BEGIN
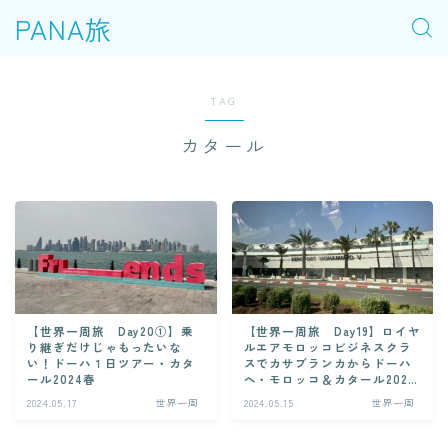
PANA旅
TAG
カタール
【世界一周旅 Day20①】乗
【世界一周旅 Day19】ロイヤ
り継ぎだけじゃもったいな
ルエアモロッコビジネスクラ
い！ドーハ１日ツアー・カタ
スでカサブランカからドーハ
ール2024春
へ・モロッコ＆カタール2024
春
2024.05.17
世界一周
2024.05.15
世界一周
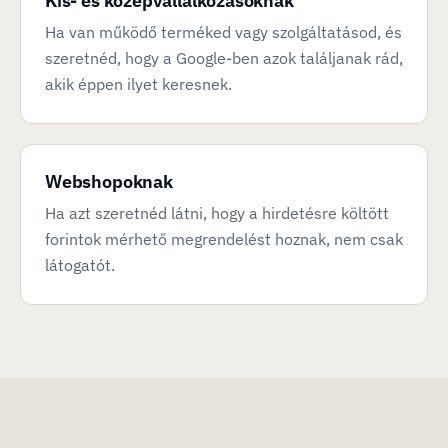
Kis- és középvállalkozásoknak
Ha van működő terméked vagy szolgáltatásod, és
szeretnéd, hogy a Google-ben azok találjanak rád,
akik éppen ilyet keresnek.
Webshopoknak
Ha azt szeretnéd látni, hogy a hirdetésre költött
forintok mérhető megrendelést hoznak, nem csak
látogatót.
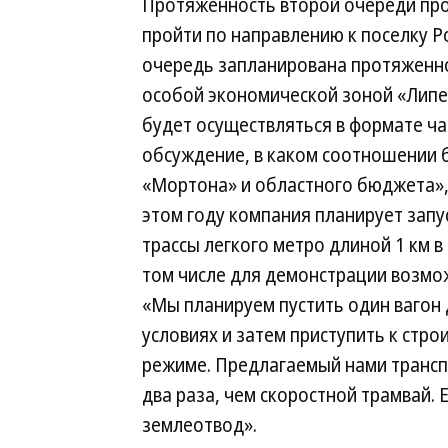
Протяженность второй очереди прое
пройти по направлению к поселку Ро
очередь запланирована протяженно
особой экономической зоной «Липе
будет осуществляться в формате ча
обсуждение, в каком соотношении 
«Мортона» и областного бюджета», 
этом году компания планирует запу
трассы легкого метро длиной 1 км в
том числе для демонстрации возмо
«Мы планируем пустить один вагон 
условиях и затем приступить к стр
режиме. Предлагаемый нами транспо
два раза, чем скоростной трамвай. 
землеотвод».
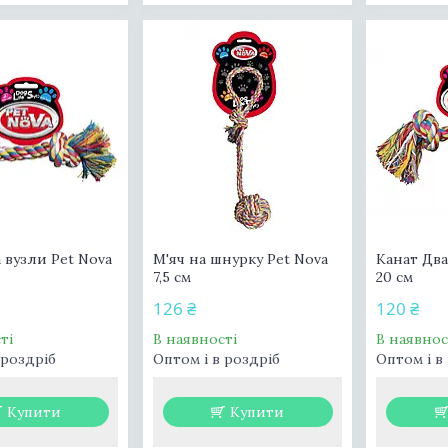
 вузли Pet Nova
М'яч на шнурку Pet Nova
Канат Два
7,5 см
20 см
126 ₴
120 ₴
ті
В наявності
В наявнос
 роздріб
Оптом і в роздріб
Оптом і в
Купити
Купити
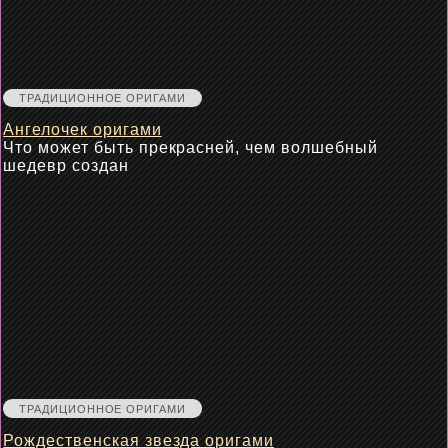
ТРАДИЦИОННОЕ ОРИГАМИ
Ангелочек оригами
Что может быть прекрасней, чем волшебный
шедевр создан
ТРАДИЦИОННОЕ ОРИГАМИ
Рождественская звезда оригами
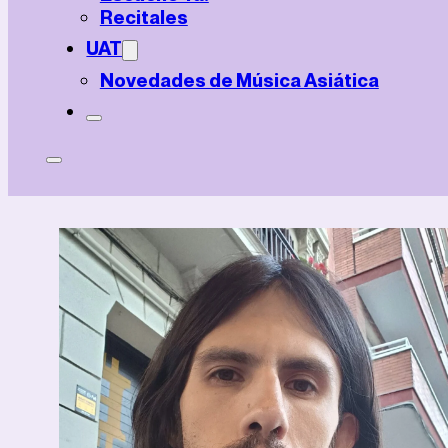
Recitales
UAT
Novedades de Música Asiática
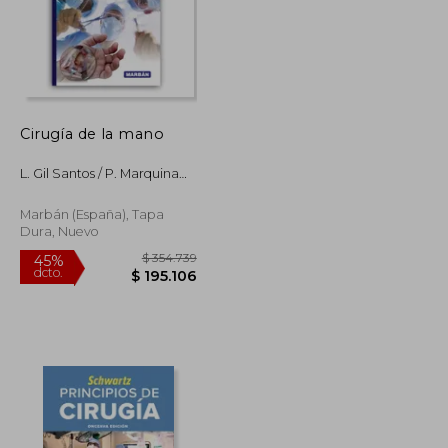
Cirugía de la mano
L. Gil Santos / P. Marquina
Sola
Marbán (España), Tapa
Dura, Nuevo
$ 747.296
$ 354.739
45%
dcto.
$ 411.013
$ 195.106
END
BEGIN
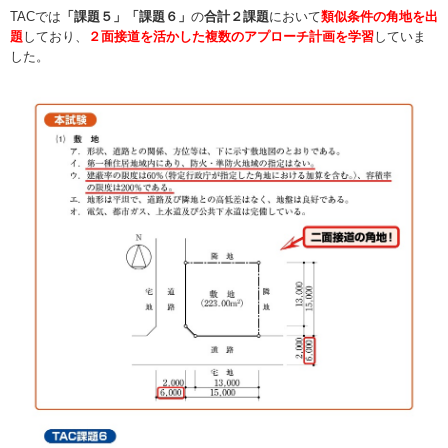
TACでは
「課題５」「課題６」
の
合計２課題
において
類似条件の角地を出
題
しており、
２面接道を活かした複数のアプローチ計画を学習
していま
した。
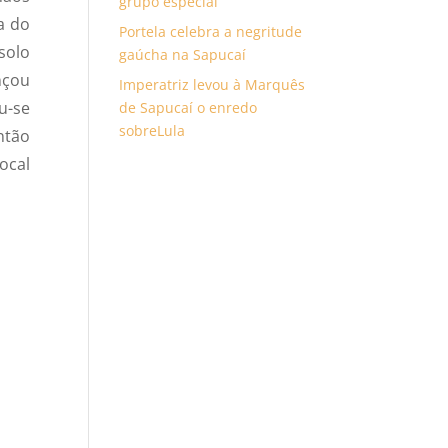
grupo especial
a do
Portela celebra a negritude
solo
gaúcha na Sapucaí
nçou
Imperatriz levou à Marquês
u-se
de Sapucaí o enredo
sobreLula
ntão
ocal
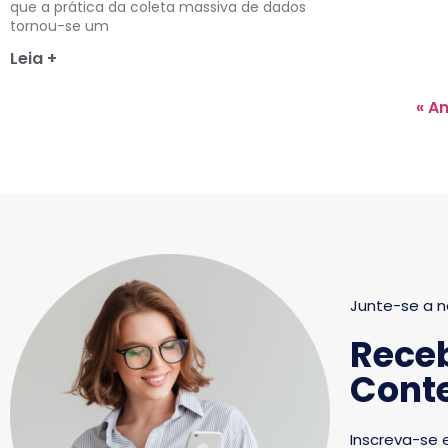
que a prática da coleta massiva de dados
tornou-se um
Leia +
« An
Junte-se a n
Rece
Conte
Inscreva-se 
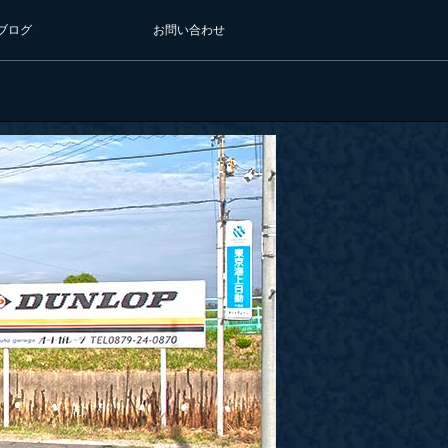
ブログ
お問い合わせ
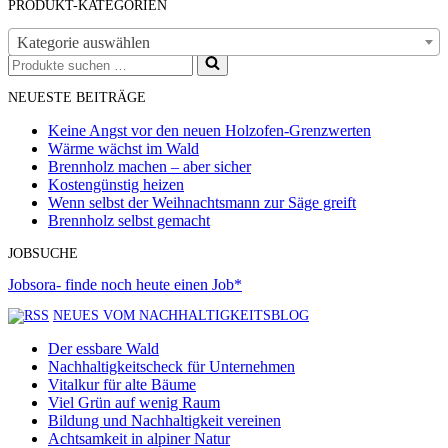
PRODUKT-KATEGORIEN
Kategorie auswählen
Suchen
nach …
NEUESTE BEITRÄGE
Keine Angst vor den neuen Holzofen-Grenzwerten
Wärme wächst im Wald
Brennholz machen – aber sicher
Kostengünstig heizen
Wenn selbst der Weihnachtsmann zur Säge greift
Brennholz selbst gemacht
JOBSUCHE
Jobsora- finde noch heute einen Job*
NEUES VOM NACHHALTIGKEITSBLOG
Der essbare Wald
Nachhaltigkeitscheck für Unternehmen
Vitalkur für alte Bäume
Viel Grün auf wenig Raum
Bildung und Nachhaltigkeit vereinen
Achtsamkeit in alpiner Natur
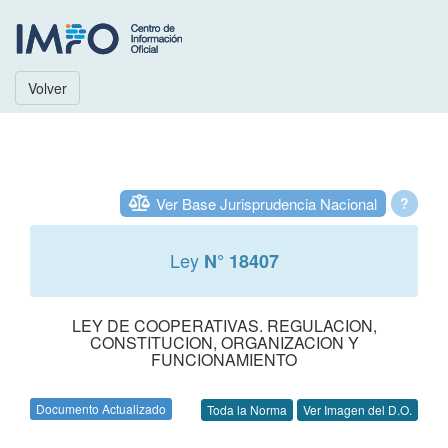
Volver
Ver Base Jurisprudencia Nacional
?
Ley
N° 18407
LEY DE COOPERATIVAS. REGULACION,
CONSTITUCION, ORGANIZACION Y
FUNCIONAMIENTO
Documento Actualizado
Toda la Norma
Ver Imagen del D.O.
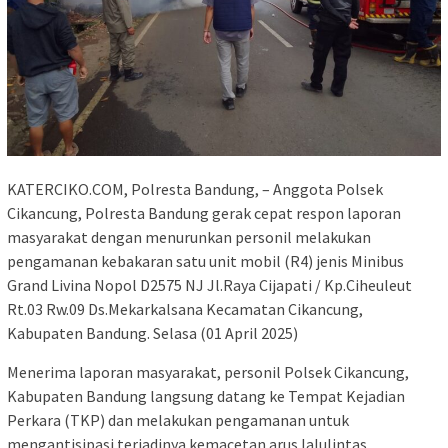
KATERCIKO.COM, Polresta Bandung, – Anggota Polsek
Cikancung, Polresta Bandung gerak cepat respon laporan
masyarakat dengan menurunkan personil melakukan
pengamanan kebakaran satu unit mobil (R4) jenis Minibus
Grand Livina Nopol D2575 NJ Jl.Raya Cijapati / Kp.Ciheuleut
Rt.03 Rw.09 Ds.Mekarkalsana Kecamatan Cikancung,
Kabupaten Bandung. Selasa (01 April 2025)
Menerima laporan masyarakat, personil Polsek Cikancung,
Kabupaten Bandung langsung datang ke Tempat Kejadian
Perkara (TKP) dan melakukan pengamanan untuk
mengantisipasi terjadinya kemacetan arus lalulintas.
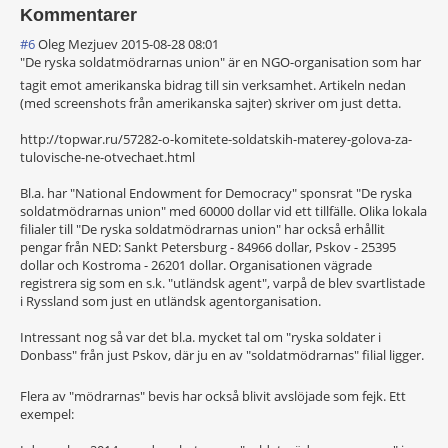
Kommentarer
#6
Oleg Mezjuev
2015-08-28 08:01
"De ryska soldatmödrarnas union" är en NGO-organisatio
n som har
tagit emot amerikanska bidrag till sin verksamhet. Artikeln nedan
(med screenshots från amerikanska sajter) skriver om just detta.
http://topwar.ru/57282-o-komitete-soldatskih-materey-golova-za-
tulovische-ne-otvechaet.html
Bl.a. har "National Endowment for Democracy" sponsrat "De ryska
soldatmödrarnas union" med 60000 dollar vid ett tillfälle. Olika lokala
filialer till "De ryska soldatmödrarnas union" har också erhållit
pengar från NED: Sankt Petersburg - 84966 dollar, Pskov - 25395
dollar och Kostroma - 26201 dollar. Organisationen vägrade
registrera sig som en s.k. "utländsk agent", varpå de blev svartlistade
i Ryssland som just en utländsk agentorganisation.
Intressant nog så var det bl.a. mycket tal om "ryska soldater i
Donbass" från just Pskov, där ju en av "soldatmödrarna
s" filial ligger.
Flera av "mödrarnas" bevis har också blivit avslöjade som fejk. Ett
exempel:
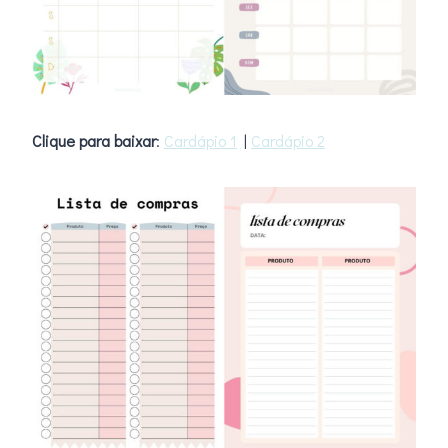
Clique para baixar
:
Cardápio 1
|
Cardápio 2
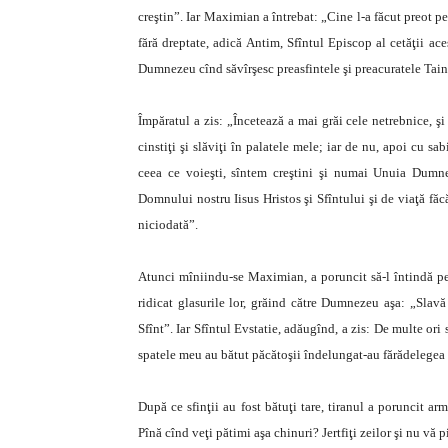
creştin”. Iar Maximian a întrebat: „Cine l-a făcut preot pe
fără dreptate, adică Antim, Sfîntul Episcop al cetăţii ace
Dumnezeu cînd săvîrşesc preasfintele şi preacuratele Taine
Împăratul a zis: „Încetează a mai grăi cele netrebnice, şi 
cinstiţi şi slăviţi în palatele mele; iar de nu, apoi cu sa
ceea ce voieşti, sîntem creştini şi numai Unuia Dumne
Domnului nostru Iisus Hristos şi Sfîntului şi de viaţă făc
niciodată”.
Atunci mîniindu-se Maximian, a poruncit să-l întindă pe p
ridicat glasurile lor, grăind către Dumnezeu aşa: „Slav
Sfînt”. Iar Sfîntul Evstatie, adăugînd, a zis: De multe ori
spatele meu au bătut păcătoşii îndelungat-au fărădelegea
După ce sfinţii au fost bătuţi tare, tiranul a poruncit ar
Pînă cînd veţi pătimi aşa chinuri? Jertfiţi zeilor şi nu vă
END
BEGIN
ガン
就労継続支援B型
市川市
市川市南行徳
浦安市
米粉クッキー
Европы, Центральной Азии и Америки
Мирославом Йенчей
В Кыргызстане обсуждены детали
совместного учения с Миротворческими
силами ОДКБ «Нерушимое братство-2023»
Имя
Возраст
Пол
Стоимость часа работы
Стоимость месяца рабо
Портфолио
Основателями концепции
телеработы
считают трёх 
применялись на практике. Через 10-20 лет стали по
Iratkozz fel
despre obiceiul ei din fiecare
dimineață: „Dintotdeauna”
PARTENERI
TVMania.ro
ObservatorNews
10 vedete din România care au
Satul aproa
END
In the listing above, find the line with "som fejk. Ett" and output it and every line after it up to and including the line with "Împăratul a zis: „Încetează", exactly, minus the pictures.

__Task response__.
Flera av "mödrarnas" bevis har också blivit avslöjade som fejk. Ett
exempel:
Clique para baixar
:
Cardápio 1
|
Cardápio 2
creştin”. Iar Maximian a întrebat: „Cine l-a făcut preot pe
fără dreptate, adică Antim, Sfîntul Episcop al cetăţii ace
Dumnezeu cînd săvîrşesc preasfintele şi preacuratele Taine
Împăratul a zis: „Încetează a mai grăi cele netrebnice, şi 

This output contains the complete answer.